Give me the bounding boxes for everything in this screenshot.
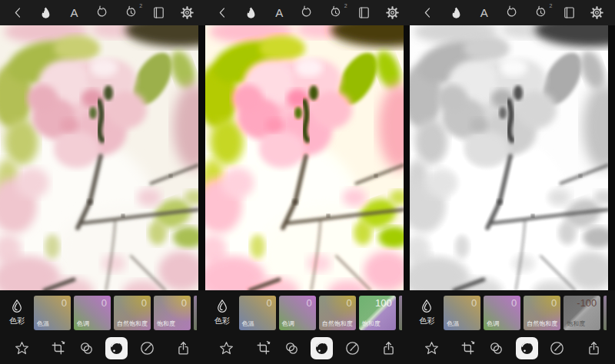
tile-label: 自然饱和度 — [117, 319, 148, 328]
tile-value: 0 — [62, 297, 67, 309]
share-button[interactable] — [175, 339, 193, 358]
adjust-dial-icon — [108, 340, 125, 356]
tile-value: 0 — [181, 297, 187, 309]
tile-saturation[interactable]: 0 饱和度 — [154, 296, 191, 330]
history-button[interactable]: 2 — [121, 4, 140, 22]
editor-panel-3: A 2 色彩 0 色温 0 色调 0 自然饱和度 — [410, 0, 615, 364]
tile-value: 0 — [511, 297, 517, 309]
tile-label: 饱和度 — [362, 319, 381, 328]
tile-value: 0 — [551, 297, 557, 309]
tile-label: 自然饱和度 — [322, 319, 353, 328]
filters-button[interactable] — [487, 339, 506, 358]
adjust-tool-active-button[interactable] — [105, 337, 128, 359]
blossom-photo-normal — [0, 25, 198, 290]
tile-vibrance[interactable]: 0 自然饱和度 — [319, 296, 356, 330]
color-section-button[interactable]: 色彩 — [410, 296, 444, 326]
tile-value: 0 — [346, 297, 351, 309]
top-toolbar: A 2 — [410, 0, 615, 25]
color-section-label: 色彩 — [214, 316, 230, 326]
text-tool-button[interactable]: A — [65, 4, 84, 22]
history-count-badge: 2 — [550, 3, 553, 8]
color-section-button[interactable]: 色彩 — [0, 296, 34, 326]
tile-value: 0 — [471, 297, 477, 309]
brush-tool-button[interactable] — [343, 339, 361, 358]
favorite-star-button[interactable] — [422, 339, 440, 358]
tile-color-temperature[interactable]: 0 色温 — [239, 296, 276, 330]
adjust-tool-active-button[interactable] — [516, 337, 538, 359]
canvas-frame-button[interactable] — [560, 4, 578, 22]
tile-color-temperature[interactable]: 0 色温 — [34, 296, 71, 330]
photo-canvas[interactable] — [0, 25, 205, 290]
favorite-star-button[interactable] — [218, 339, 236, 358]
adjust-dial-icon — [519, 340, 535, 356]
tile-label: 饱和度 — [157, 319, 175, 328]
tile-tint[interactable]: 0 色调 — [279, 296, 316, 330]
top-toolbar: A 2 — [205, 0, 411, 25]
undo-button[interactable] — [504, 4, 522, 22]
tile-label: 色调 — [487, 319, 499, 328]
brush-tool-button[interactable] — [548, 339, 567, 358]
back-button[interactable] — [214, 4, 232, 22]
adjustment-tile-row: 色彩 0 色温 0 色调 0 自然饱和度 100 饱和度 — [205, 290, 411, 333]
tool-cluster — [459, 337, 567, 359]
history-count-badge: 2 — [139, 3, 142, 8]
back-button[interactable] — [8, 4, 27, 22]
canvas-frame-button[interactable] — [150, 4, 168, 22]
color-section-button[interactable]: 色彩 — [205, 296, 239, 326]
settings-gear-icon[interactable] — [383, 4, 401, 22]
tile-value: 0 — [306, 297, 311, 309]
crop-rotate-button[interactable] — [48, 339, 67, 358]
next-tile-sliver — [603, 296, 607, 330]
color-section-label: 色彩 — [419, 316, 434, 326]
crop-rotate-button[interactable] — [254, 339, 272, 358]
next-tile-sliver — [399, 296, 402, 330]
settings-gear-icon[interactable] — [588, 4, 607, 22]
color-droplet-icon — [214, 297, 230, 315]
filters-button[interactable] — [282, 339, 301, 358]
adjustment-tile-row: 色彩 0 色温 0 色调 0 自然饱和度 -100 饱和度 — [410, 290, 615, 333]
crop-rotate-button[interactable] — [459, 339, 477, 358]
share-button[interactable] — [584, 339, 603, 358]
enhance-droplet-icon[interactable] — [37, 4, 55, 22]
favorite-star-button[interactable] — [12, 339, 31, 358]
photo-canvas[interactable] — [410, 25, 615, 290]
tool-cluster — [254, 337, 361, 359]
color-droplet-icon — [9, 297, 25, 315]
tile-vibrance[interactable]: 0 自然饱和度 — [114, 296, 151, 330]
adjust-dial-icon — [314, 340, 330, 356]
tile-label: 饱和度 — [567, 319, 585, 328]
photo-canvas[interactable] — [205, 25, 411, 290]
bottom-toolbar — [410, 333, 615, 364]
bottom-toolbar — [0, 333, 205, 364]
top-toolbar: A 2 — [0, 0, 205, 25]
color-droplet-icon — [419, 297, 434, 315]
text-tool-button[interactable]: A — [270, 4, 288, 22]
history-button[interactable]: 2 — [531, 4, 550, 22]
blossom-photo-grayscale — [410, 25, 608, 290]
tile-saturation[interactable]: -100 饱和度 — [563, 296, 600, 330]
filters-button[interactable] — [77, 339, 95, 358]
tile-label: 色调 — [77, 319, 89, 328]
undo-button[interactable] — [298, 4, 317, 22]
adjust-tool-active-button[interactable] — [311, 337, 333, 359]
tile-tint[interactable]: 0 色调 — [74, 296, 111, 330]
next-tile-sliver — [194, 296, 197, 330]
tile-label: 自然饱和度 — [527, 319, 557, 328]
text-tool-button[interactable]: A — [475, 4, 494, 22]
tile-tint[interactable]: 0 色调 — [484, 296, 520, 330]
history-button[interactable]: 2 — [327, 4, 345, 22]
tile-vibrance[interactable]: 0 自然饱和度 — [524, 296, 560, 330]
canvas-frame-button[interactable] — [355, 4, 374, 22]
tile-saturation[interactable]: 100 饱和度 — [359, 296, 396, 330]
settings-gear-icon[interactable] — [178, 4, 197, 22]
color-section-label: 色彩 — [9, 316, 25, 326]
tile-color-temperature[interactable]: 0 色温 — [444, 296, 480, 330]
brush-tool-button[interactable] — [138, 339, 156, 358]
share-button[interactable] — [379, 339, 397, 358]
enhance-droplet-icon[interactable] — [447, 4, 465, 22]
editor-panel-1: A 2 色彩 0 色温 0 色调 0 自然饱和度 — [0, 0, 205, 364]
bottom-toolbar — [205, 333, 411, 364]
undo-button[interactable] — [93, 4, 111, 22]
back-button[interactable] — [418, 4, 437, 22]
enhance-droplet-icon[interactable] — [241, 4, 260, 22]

Assignment - Where a line in the material contains "active", copy that line.

Solved exercise -
adjust-tool-active-button[interactable] — [105, 337, 128, 359]
adjust-tool-active-button[interactable] — [516, 337, 538, 359]
adjust-tool-active-button[interactable] — [311, 337, 333, 359]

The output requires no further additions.